*** WORKING DATA Section Begins ***

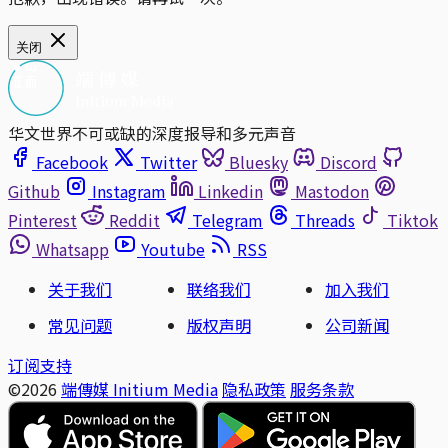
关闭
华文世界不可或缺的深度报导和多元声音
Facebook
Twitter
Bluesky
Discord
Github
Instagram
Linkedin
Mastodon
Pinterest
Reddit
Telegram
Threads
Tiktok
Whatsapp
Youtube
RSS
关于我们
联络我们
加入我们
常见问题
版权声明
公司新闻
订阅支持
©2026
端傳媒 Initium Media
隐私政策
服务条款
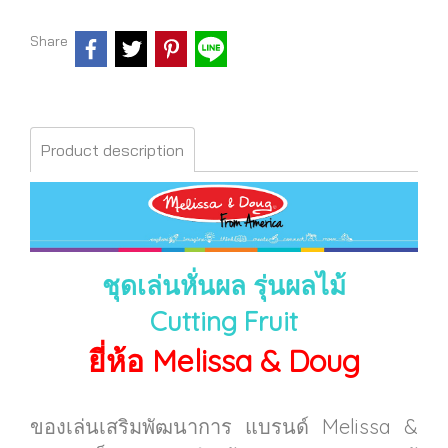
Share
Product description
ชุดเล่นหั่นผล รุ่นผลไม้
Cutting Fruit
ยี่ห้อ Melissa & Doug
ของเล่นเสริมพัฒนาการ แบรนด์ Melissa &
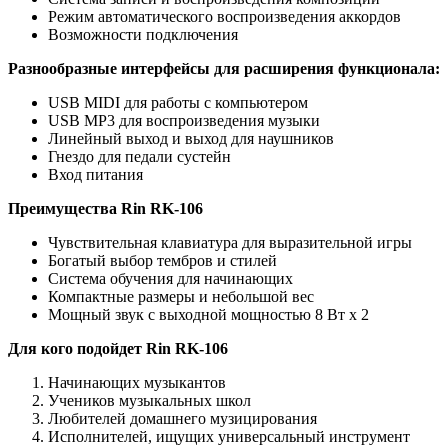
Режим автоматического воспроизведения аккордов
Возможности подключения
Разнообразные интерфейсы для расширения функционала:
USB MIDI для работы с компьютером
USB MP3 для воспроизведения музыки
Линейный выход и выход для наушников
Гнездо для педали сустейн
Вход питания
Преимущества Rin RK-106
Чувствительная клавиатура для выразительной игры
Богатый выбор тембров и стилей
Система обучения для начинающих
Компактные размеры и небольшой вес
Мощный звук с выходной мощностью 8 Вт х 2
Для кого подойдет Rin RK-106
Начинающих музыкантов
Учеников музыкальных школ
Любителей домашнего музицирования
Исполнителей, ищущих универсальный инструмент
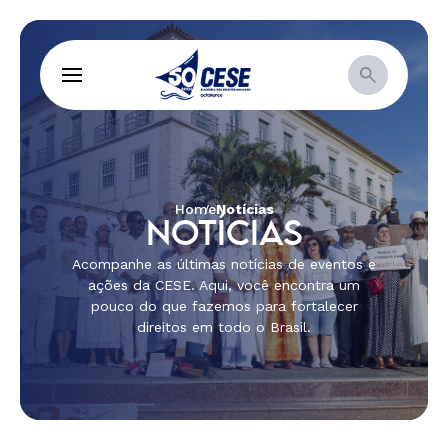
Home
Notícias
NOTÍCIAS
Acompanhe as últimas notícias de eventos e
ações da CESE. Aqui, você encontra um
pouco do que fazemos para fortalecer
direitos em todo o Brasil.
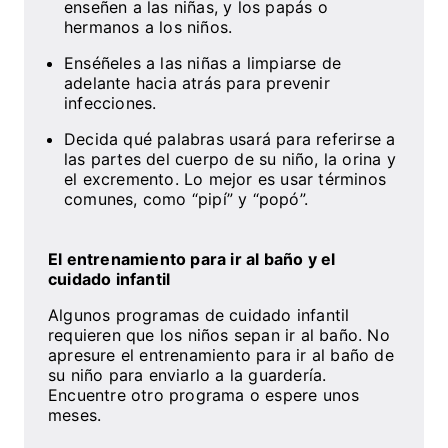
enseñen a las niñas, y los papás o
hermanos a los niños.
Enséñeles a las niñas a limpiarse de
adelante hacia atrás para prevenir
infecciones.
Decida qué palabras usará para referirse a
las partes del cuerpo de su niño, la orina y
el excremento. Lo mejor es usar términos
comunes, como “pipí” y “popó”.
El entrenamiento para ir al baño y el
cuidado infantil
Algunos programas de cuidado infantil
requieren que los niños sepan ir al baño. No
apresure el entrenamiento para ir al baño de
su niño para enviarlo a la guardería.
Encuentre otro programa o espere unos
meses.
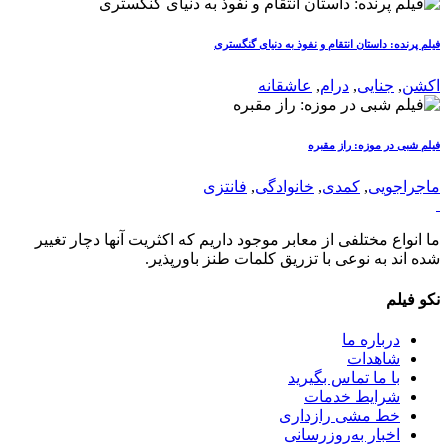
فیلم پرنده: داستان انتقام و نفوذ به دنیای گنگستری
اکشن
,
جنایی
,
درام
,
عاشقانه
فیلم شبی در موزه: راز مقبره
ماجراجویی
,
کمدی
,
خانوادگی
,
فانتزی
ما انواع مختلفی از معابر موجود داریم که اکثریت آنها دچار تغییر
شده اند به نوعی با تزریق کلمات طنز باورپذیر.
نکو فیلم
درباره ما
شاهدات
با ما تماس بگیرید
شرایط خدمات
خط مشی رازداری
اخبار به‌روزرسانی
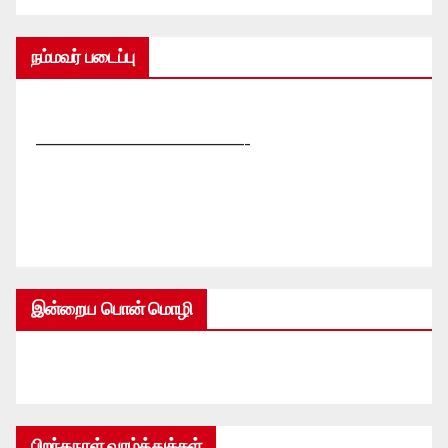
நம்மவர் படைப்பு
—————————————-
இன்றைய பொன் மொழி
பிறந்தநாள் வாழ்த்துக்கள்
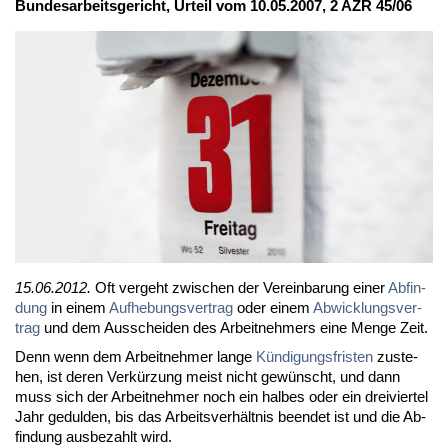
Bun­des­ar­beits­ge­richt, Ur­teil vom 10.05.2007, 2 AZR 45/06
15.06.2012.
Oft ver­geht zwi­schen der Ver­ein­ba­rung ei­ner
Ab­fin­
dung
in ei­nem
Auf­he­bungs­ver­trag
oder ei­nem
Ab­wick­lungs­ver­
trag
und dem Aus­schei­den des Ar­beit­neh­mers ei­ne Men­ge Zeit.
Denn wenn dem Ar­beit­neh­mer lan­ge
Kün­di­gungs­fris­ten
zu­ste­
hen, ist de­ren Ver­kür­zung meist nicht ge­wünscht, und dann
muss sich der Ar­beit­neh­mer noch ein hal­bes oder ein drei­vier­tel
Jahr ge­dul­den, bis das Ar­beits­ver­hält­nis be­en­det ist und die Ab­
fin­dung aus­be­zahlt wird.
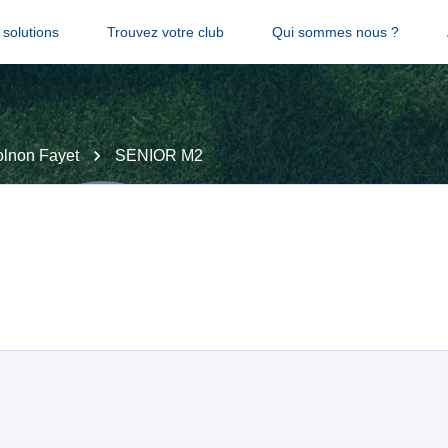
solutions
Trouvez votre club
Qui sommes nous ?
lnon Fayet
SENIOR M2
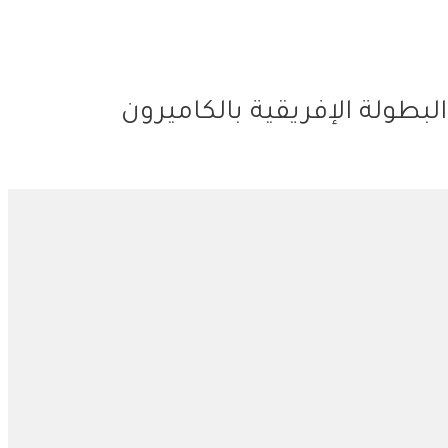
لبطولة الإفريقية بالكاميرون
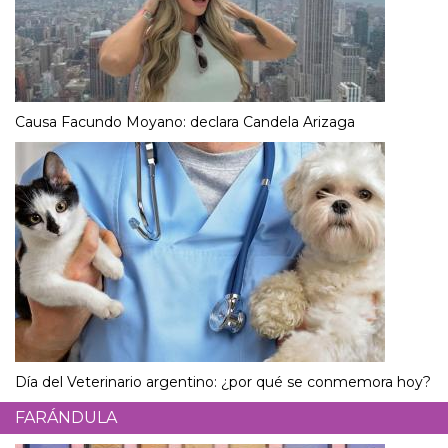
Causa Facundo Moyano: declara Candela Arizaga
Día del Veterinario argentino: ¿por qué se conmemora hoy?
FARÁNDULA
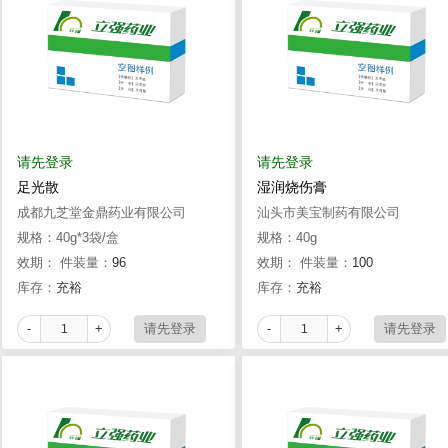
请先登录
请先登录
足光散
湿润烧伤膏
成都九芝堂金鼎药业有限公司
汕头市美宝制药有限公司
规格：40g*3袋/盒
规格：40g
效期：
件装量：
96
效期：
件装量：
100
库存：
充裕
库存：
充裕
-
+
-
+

*** WORKING DATA Section Ends ***

- **WHAT NEEDS TO BE DONE**:
Wherever the word "niños" appears in the records above, copy that line.

- **RESULT OF THE EXERCISE**:
hermanos a los niños.
requieren que los niños sepan ir al baño. No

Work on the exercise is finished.